Below is a brief overview of the current context on the safe use of the Internet for each country involved in the CyGen project. IO1: Scoping and needs analysis explore's this further and maps the country-specific and EU-wide challenges and opportunities facing children and young people in diverse European member states on their safe use of the Internet.
UK law requires social media companies to protect their users in the UK. The UK Government funds online safety guidance for children, for example through the organisation NCA-CEOP as well as the UK Council for Child Internet Safety (UKCCIS) which has published internet safety research, and a code of practice.

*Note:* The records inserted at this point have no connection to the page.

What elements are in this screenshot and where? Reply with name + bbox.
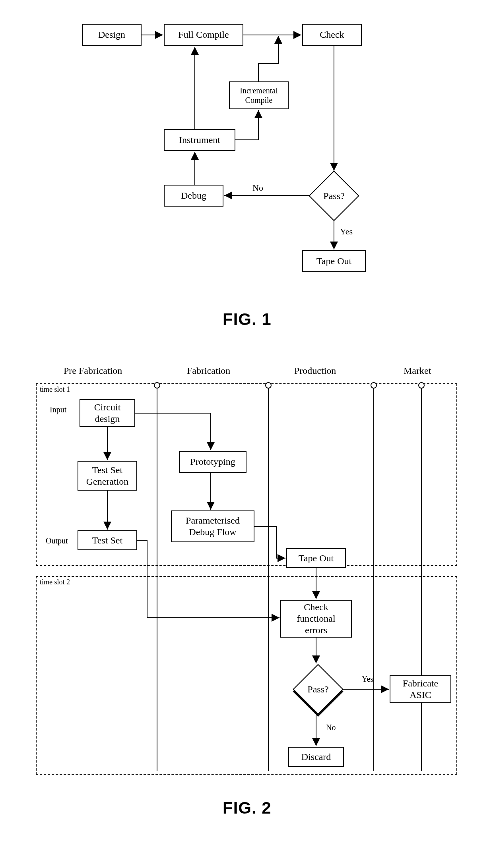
- text-testset: Test Set: [92, 535, 122, 546]
- text-prototyping: Prototyping: [190, 456, 235, 468]
- box-prototyping: Prototyping: [179, 451, 246, 473]
- text-circuit-design: Circuit design: [94, 402, 121, 425]
- text-check: Check: [320, 29, 344, 41]
- box-testset: Test Set: [78, 530, 137, 550]
- box-check-errors: Check functional errors: [280, 600, 352, 638]
- edge-label-yes-2: Yes: [362, 675, 373, 684]
- arrows-fig1: [0, 0, 493, 358]
- text-param-debug: Parameterised Debug Flow: [186, 515, 240, 538]
- text-instrument: Instrument: [179, 134, 220, 146]
- box-tape-out-2: Tape Out: [286, 548, 346, 568]
- text-tape-out-2: Tape Out: [299, 553, 334, 564]
- decision-pass-1: [309, 170, 359, 221]
- lane-fabrication: Fabrication: [187, 365, 230, 376]
- text-fabricate-asic: Fabricate ASIC: [403, 678, 438, 701]
- box-incremental-compile: Incremental Compile: [229, 81, 289, 109]
- box-debug: Debug: [164, 185, 223, 207]
- box-param-debug: Parameterised Debug Flow: [171, 510, 254, 542]
- box-testset-gen: Test Set Generation: [78, 461, 137, 491]
- lane-production: Production: [294, 365, 336, 376]
- frame-label-slot1: time slot 1: [40, 385, 70, 394]
- page: Design Full Compile Check Incremental Co…: [0, 0, 493, 868]
- box-circuit-design: Circuit design: [80, 399, 135, 427]
- text-debug: Debug: [181, 190, 206, 201]
- frame-label-slot2: time slot 2: [40, 578, 70, 586]
- io-input: Input: [50, 405, 66, 414]
- text-incremental-compile: Incremental Compile: [240, 86, 278, 105]
- lane-market: Market: [404, 365, 431, 376]
- edge-label-no-1: No: [252, 183, 263, 193]
- box-check: Check: [302, 24, 362, 46]
- box-discard: Discard: [288, 747, 344, 767]
- box-design: Design: [82, 24, 142, 46]
- text-discard: Discard: [301, 751, 331, 763]
- text-testset-gen: Test Set Generation: [86, 464, 129, 487]
- box-instrument: Instrument: [164, 129, 235, 151]
- box-full-compile: Full Compile: [164, 24, 243, 46]
- text-design: Design: [98, 29, 125, 41]
- text-check-errors: Check functional errors: [297, 601, 335, 636]
- text-full-compile: Full Compile: [178, 29, 229, 41]
- box-tape-out-1: Tape Out: [302, 250, 366, 272]
- io-output: Output: [46, 536, 68, 545]
- text-tape-out-1: Tape Out: [316, 255, 351, 267]
- caption-fig1: FIG. 1: [223, 310, 272, 329]
- edge-label-no-2: No: [326, 723, 336, 732]
- edge-label-yes-1: Yes: [340, 226, 353, 237]
- box-fabricate-asic: Fabricate ASIC: [390, 675, 451, 703]
- lane-pre-fabrication: Pre Fabrication: [64, 365, 122, 376]
- caption-fig2: FIG. 2: [223, 798, 272, 818]
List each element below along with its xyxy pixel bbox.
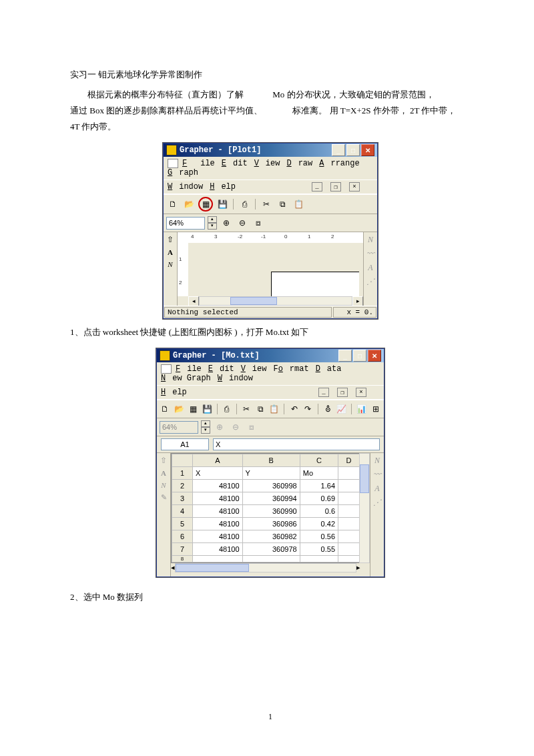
cell[interactable]: X bbox=[193, 467, 243, 480]
table-row[interactable]: 8 bbox=[172, 556, 360, 562]
chart2-icon[interactable]: 📈 bbox=[336, 402, 347, 416]
print-icon[interactable]: ⎙ bbox=[221, 402, 232, 416]
table-row[interactable]: 4 48100 360990 0.6 bbox=[172, 505, 360, 518]
cell[interactable] bbox=[338, 467, 360, 480]
minimize-button[interactable]: _ bbox=[332, 144, 345, 156]
horizontal-scrollbar[interactable]: ◂ ▸ bbox=[171, 563, 360, 573]
cell[interactable]: 0.6 bbox=[300, 505, 338, 518]
mdi-restore-button[interactable]: ❐ bbox=[330, 182, 341, 192]
new-icon[interactable]: 🗋 bbox=[160, 402, 171, 416]
cell-ref-box[interactable]: A1 bbox=[161, 438, 209, 450]
titlebar[interactable]: Grapher - [Plot1] _ □ ✕ bbox=[164, 143, 377, 157]
scroll-thumb[interactable] bbox=[360, 464, 369, 493]
cell[interactable] bbox=[338, 543, 360, 556]
cut-icon[interactable]: ✂ bbox=[260, 198, 273, 211]
cell[interactable] bbox=[300, 556, 338, 562]
undo-icon[interactable]: ↶ bbox=[288, 402, 300, 416]
maximize-button[interactable]: □ bbox=[346, 144, 360, 156]
mdi-close-button[interactable]: × bbox=[356, 388, 366, 397]
chart4-icon[interactable]: ⊞ bbox=[370, 402, 381, 416]
worksheet-icon[interactable]: ▦ bbox=[198, 197, 213, 212]
cell[interactable]: 360994 bbox=[242, 492, 300, 505]
cell[interactable]: 360998 bbox=[242, 480, 300, 492]
cell[interactable]: 360986 bbox=[242, 518, 300, 530]
scroll-left-button[interactable]: ◂ bbox=[188, 296, 199, 306]
a-icon[interactable]: A bbox=[368, 263, 372, 273]
cell[interactable]: 0.56 bbox=[300, 530, 338, 543]
mdi-min-button[interactable]: _ bbox=[318, 388, 329, 397]
cell[interactable]: 360978 bbox=[242, 543, 300, 556]
corner-cell[interactable] bbox=[172, 454, 193, 467]
close-button[interactable]: ✕ bbox=[361, 144, 374, 156]
vertical-scrollbar[interactable] bbox=[359, 453, 370, 563]
table-row[interactable]: 7 48100 360978 0.55 bbox=[172, 543, 360, 556]
copy-icon[interactable]: ⧉ bbox=[276, 198, 289, 211]
close-button[interactable]: ✕ bbox=[368, 350, 381, 362]
menu-view[interactable]: View bbox=[254, 159, 280, 168]
paste-icon[interactable]: 📋 bbox=[268, 402, 280, 416]
open-icon[interactable]: 📂 bbox=[174, 402, 185, 416]
scroll-track[interactable] bbox=[175, 563, 356, 573]
horizontal-scrollbar[interactable]: ◂ ▸ bbox=[188, 296, 363, 306]
mdi-min-button[interactable]: _ bbox=[312, 182, 322, 192]
scroll-thumb[interactable] bbox=[176, 564, 249, 572]
scroll-track[interactable] bbox=[199, 296, 352, 306]
wave-icon[interactable]: 〰 bbox=[366, 249, 374, 259]
cell[interactable]: 48100 bbox=[193, 543, 243, 556]
menu-help[interactable]: Help bbox=[161, 388, 187, 397]
n-icon[interactable]: N bbox=[368, 235, 373, 245]
row-header[interactable]: 3 bbox=[172, 492, 193, 505]
open-icon[interactable]: 📂 bbox=[182, 198, 196, 211]
new-icon[interactable]: 🗋 bbox=[166, 198, 180, 211]
row-header[interactable]: 2 bbox=[172, 480, 193, 492]
col-header[interactable]: A bbox=[193, 454, 243, 467]
cell[interactable]: 48100 bbox=[193, 480, 243, 492]
menu-graph[interactable]: Graph bbox=[168, 168, 198, 177]
copy-icon[interactable]: ⧉ bbox=[255, 402, 266, 416]
cell[interactable] bbox=[338, 556, 360, 562]
row-header[interactable]: 5 bbox=[172, 518, 193, 530]
zoom-rect-icon[interactable]: ⧈ bbox=[252, 216, 265, 230]
menu-view[interactable]: View bbox=[241, 364, 267, 374]
menu-arrange[interactable]: Arrange bbox=[319, 159, 359, 168]
menu-window[interactable]: Window bbox=[168, 182, 203, 192]
row-header[interactable]: 4 bbox=[172, 505, 193, 518]
cell[interactable] bbox=[338, 480, 360, 492]
row-header[interactable]: 8 bbox=[172, 556, 193, 562]
table-row[interactable]: 6 48100 360982 0.56 bbox=[172, 530, 360, 543]
menu-data[interactable]: Data bbox=[316, 364, 342, 374]
pointer-icon[interactable]: ⇧ bbox=[167, 235, 174, 244]
zoom-spinner[interactable]: ▴▾ bbox=[208, 216, 217, 230]
col-header[interactable]: B bbox=[242, 454, 300, 467]
plot-canvas[interactable] bbox=[188, 243, 363, 296]
cell-value-box[interactable]: X bbox=[213, 438, 380, 450]
menu-newgraph[interactable]: New Graph bbox=[161, 374, 211, 383]
cell[interactable]: 48100 bbox=[193, 492, 243, 505]
cell[interactable]: 0.69 bbox=[300, 492, 338, 505]
cell[interactable]: 0.55 bbox=[300, 543, 338, 556]
table-row[interactable]: 5 48100 360986 0.42 bbox=[172, 518, 360, 530]
canvas-area[interactable]: 4 3 -2 -1 0 1 2 1 2 bbox=[178, 232, 363, 306]
zoom-out-icon[interactable]: ⊖ bbox=[236, 216, 249, 230]
scroll-right-button[interactable]: ▸ bbox=[356, 563, 360, 573]
worksheet-icon[interactable]: ▦ bbox=[188, 402, 199, 416]
menu-file[interactable]: File bbox=[182, 159, 215, 168]
mdi-close-button[interactable]: × bbox=[349, 182, 360, 192]
titlebar[interactable]: Grapher - [Mo.txt] _ □ ✕ bbox=[157, 349, 384, 362]
mdi-restore-button[interactable]: ❐ bbox=[337, 388, 348, 397]
menu-file[interactable]: File bbox=[176, 364, 202, 374]
spreadsheet[interactable]: A B C D 1 X Y Mo bbox=[171, 453, 360, 563]
cell[interactable] bbox=[193, 556, 243, 562]
col-header[interactable]: C bbox=[300, 454, 338, 467]
menu-window[interactable]: Window bbox=[218, 374, 253, 383]
cell[interactable]: 360982 bbox=[242, 530, 300, 543]
hatch-icon[interactable]: ⋰ bbox=[366, 277, 374, 287]
cell[interactable]: 0.42 bbox=[300, 518, 338, 530]
cell[interactable]: Y bbox=[242, 467, 300, 480]
cell[interactable] bbox=[338, 518, 360, 530]
menu-draw[interactable]: Draw bbox=[286, 159, 312, 168]
scroll-right-button[interactable]: ▸ bbox=[352, 296, 363, 306]
menu-format[interactable]: Format bbox=[273, 364, 308, 374]
cell[interactable] bbox=[338, 505, 360, 518]
print-icon[interactable]: ⎙ bbox=[238, 198, 251, 211]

Children’s online engagement is extensive in Denmark when compared with many other countries, reflecting wide use of the Internet by the whole population in Denmark. Consequently, children in Denmark tend to be exposed to more risk from online engagement than their peers in many other countries, but they also tend to know how to deal with those risks and to recognise the opportunities the Internet presents.
Whilst there is much guidance available in Belgium to support children’s online safety, the range of guidance is fragmented and much of the population is not aware of the guidance that is available. Belgian children tend to access the Internet via mobile devices, with many speaking to strangers online.
Research about online safety is comparatively under-researched in Greece. However, some resources are available to promote online safety among children in Greece, including the Greek government’s guidance as well as the Safer Internet Centre in Greece.